Almost everyone these days is trying to get a piece of generative AI work. While most of the focus remains on model vendors like OpenAI, Anthropic, and Cohere, or large corporations like Microsoft, Meta, Google, and Amazon, there are actually many startups trying to attack the generative AI problem in a variety of ways. method.
Fireworks.ai is one such startup. Although it lacks brand awareness compared to some other players, it boasts the largest open source model API, with over 12,000 users per company. This kind of open source traction tends to attract investor attention, and the company has raised $25 million to date.
Lin Qiao, co-founder and CEO of Fireworks, points out that his company is not teaching a foundational model from scratch, but rather helping to fine-tune other models to fit the specific needs of the business. “It could be an off-the-shelf model, an open source model, a model that we adapt, or a model that customers can adapt themselves,” he said. All three varieties can be provided through the inference engine API,” Qiao told TechCrunch.
Because it’s an API, developers can connect it to their applications, get selection models trained on their data, and add generative AI features like asking questions very quickly. Qiao says this is fast, efficient and produces high-quality results.
Another advantage of the Firework approach is that it allows companies to experiment with multiple models, which is important in a rapidly changing market. “Our philosophy is to help users iterate and experiment with multiple models and provide effective tools to inject data into multiple models and test products,” she said.
Perhaps more importantly, it reduces costs by limiting model size to 7 to 13 billion tokens, compared to over 1 trillion tokens in ChatGPT4. This limits the range of words that large language models can understand, but allows developers to focus on much smaller, more focused datasets designed to work on more limited business use cases.
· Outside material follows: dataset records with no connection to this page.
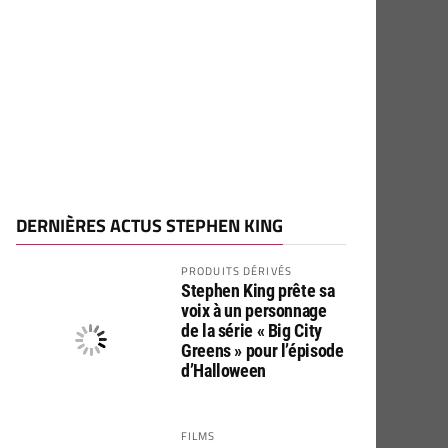
DERNIÈRES ACTUS STEPHEN KING
PRODUITS DÉRIVÉS
Stephen King prête sa
voix à un personnage
de la série « Big City
Greens » pour l’épisode
d’Halloween
FILMS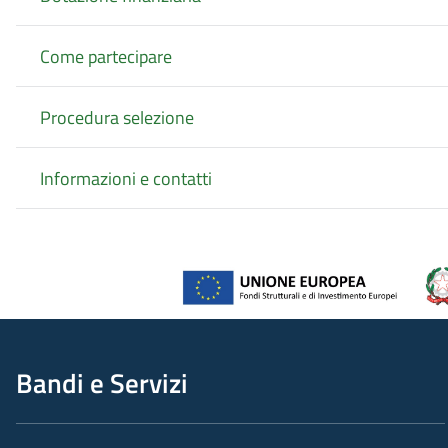
Come partecipare
Procedura selezione
Informazioni e contatti
Bandi e Servizi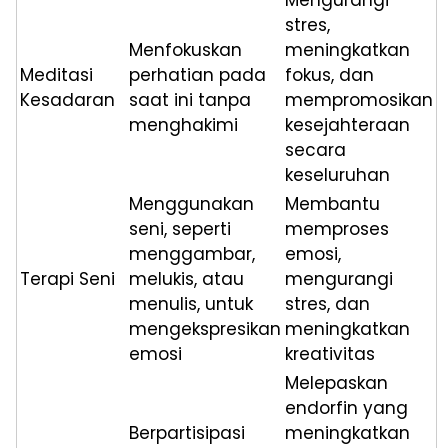
stres,
Menfokuskan
meningkatkan
Meditasi
perhatian pada
fokus, dan
Kesadaran
saat ini tanpa
mempromosikan
menghakimi
kesejahteraan
secara
keseluruhan
Menggunakan
Membantu
seni, seperti
memproses
menggambar,
emosi,
Terapi Seni
melukis, atau
mengurangi
menulis, untuk
stres, dan
mengekspresikan
meningkatkan
emosi
kreativitas
Melepaskan
endorfin yang
Berpartisipasi
meningkatkan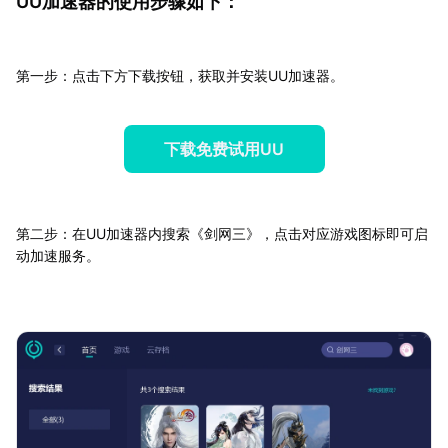
UU加速器的使用步骤如下：
第一步：点击下方下载按钮，获取并安装UU加速器。
下载免费试用UU
第二步：在UU加速器内搜索《剑网三》，点击对应游戏图标即可启
动加速服务。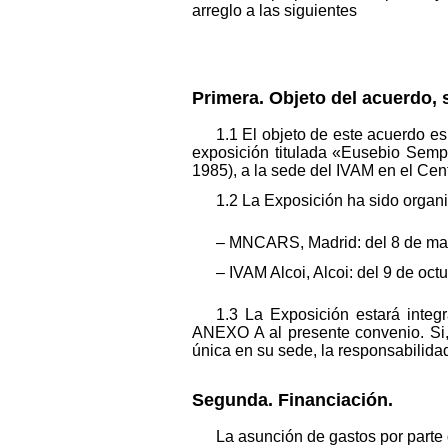
arreglo a las siguientes
Primera. Objeto del acuerdo, 
1.1 El objeto de este acuerdo es
exposición titulada «Eusebio Semper
1985), a la sede del IVAM en el Cent
1.2 La Exposición ha sido organ
– MNCARS, Madrid: del 8 de may
– IVAM Alcoi, Alcoi: del 9 de oct
1.3 La Exposición estará integ
ANEXO A al presente convenio. Si,
única en su sede, la responsabilida
Segunda. Financiación.
La asunción de gastos por parte 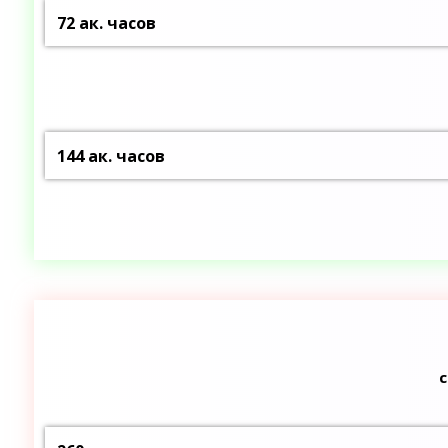
72 ак. часов
144 ак. часов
Qiao’s previous experience working at Meta makes him uniquely qualified to build such systems, and he leads the AI platform development team with the goal of building a fast and scalable development engine that will power AI across all of Meta’s products and services. . Her work at Meta gave her this knowledge and allowed her to create API-based tools that provide this kind of functionality to any company without requiring the level of engineering resources of a company the size of Meta.
The company raised $25 million in 2022, led by Benchmark, with participation from Sequoia Capital and angel investors including Databricks and Snowflake. The latter is a particularly interesting strategic investor because both are data storage tools, and Fireworks allows users to put that data to work.